◆ **Description of the task**
Take the entries below and print, exactly, the stretch from the line containing "تمكين الشركات من" through the line containing "الأكياس الأوتوماتيكية الصغيرة", both included.

◆ **Material provided**
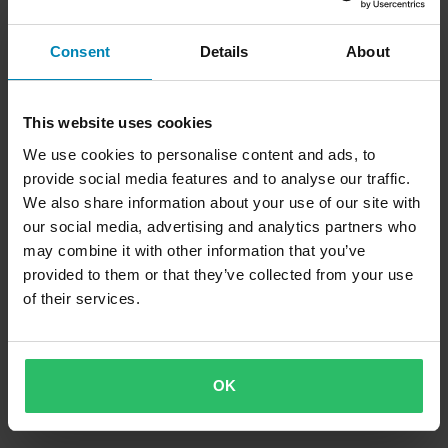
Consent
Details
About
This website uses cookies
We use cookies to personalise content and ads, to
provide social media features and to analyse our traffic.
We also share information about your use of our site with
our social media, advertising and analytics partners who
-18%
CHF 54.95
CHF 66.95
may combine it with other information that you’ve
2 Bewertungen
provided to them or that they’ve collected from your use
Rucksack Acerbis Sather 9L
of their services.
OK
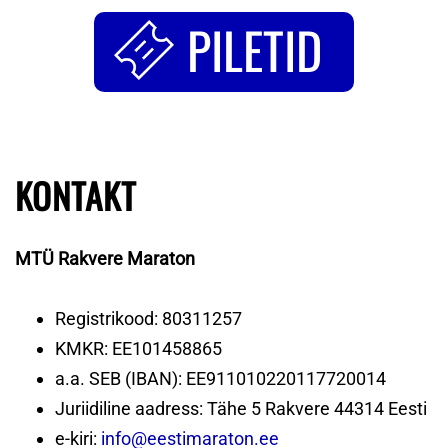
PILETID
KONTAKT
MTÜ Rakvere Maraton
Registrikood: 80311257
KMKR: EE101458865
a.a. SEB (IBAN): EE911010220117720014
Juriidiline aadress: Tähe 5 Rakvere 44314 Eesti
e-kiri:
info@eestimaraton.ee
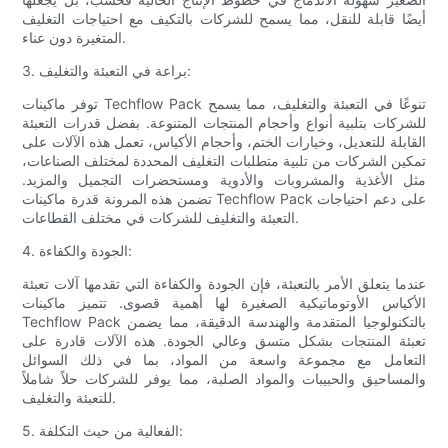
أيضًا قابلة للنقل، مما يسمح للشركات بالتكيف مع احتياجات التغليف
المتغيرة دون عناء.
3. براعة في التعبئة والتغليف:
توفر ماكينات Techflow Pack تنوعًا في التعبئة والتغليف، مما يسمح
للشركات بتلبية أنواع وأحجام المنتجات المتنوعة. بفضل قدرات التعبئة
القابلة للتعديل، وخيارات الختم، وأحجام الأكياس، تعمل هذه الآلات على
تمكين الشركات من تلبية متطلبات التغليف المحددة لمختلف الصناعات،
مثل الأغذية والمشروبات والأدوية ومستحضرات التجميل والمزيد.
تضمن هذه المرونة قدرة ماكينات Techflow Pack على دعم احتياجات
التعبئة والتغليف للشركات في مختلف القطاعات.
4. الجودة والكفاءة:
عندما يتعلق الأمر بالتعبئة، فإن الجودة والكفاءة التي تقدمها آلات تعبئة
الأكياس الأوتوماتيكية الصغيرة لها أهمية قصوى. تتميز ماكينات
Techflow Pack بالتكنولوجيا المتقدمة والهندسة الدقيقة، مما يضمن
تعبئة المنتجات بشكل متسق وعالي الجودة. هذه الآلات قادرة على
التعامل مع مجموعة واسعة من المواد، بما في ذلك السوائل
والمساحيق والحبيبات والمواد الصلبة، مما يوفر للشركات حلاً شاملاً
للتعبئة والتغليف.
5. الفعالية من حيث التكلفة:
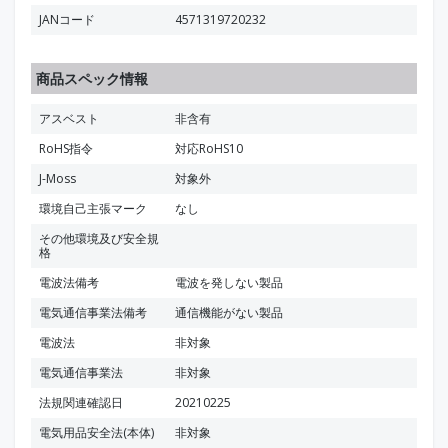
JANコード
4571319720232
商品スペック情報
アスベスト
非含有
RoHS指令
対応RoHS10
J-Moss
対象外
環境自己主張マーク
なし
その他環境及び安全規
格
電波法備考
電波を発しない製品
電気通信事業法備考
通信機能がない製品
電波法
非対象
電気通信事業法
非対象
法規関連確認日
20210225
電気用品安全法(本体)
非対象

--

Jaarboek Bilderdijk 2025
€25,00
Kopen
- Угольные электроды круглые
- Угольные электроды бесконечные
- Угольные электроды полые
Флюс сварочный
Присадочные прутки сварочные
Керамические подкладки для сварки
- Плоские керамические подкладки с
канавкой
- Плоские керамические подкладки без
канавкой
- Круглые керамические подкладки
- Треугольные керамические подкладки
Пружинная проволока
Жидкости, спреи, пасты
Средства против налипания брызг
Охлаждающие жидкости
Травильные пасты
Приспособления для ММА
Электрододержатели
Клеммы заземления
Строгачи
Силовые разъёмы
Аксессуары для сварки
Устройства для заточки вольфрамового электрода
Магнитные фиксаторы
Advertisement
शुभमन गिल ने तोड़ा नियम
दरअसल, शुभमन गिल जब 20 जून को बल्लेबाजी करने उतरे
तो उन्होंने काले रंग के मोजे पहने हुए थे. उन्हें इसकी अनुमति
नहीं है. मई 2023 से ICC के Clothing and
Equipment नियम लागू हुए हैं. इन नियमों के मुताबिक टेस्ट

◆ **Exercise output**
تمكين الشركات من تلبية متطلبات التغليف المحددة لمختلف الصناعات،
مثل الأغذية والمشروبات والأدوية ومستحضرات التجميل والمزيد.
تضمن هذه المرونة قدرة ماكينات Techflow Pack على دعم احتياجات
التعبئة والتغليف للشركات في مختلف القطاعات.
4. الجودة والكفاءة:
عندما يتعلق الأمر بالتعبئة، فإن الجودة والكفاءة التي تقدمها آلات تعبئة
الأكياس الأوتوماتيكية الصغيرة لها أهمية قصوى. تتميز ماكينات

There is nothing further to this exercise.